A USDA report pegs the total cost of raising a child at $233,610, or $284,570 if you factor in future inflation. That includes only the basics however, and excludes costs like helping with college education, birthday parties, and holiday gifts.

Include those, and you’re looking at $745,634, according to a report by NerdWallet — a jarring amount, no matter how much you earn.

Most of us know that kids come with extra costs like clothing, food, and possibly college tuition. But what about the hidden costs of raising a child? Kids require more than food and clothes, and often the less obvious costs get lost in estimates of just how much children cost to rear.

As you consider having children or plan your finances for an existing family, keep the following costs in mind. Just remember that although these expenses are common, they’re not written in stone, and you do ultimately control how much your own children cost you.

Hidden Costs of Raising a Child

Many parents, particularly mothers, take a career break to raise young children in their first years and often up to school age. It’s not like pressing the pause button and resuming play where you left it.

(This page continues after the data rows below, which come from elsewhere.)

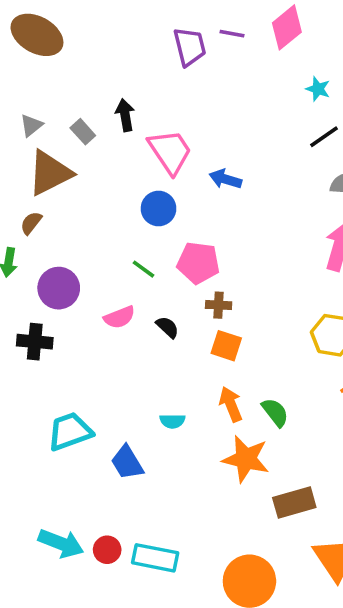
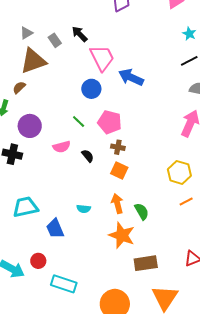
black arrow: (125, 115) -> (80, 34), turned -42
blue arrow: (225, 179) -> (131, 77), size x1.4
red circle: (107, 550) -> (38, 261), moved

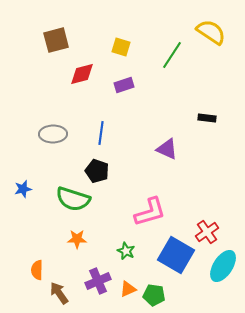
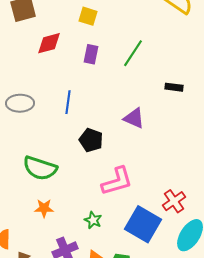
green line: (172, 55) -> (133, 53), moved
purple rectangle: (124, 85) -> (91, 54), turned -60
black pentagon: (97, 171) -> (91, 140), moved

Taking an extended break comes with significant costs, some less obvious than others.

1. Lost Income

On the obvious side, you lose out on the income from those years spent outside the workforce.

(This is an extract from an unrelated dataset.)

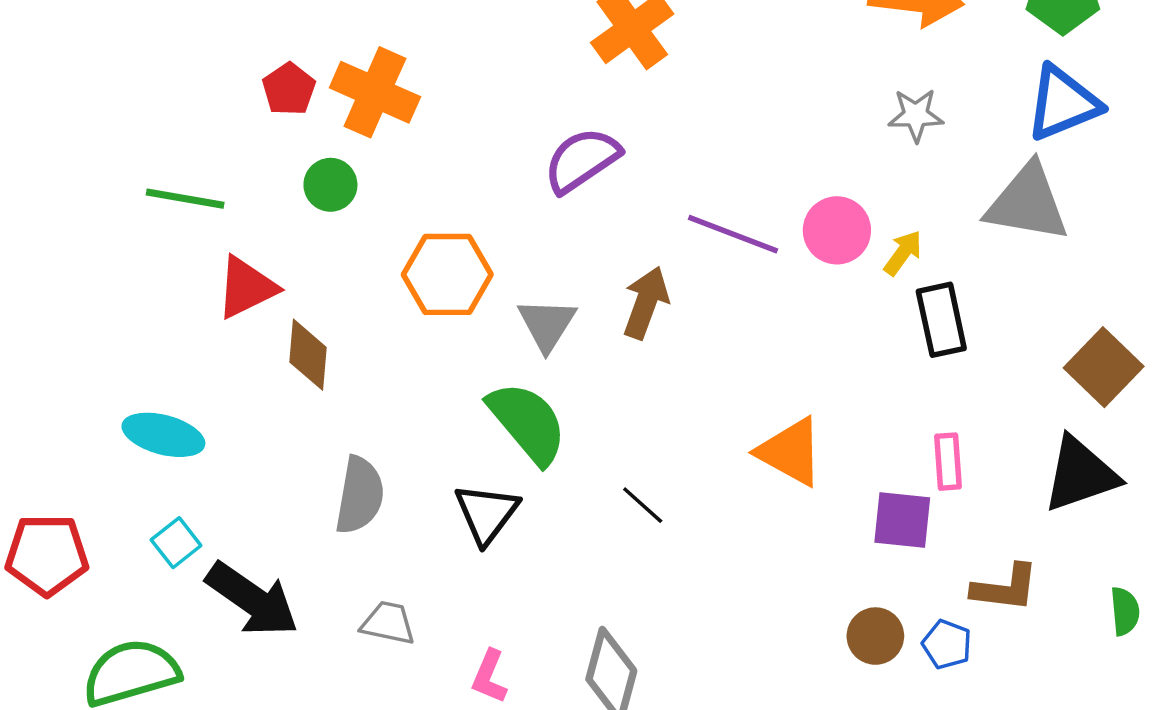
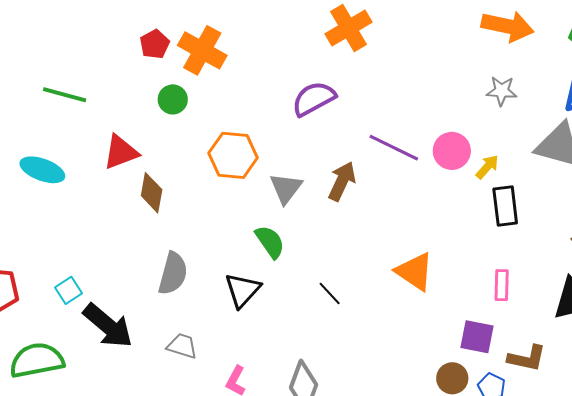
green line: (185, 199) -> (65, 95), moved
green semicircle: (527, 423) -> (270, 242), size x0.7
cyan ellipse: (163, 435) -> (42, 170), moved
purple square: (902, 520) -> (477, 337), moved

Imagine a family where both partners work, and upon having their first child, the mother decides to take a career break. They have a second child three years later, and the mom decides to stay at home until the youngest starts kindergarten at age 5.

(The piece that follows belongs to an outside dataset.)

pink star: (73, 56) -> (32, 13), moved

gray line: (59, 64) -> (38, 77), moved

That’s eight years of lost income. At a median full-time salary of $52,312 calculated by BLS, that comes to $419,496 in lost wages, not including wage growth over the next eight years.

This says nothing of lost retirement benefits, such as 401(k) matching, or lost returns on your own contributions to investments you could have made with that extra income. Compounded over the next 30 years, those lost returns can amount to millions of dollars.

2. Lost Career Momentum & Potential

Beyond the lost years of income, becoming a stay-at-home parent can stunt your career potential.

By the time you’re ready to reenter the workforce, you’ve fallen vastly behind your colleagues who have had many years to climb the corporate ladder. They’ve been advancing and winning promotions, while you’d be lucky to reenter your industry at the same level where you left.

The opportunity cost doesn’t end there, either. In today’s world of disruption and fast-paced change, eight years of falling out of touch with industry trends, best practices, and technological innovations puts you at a deep disadvantage compared to people still in the workforce and up to speed.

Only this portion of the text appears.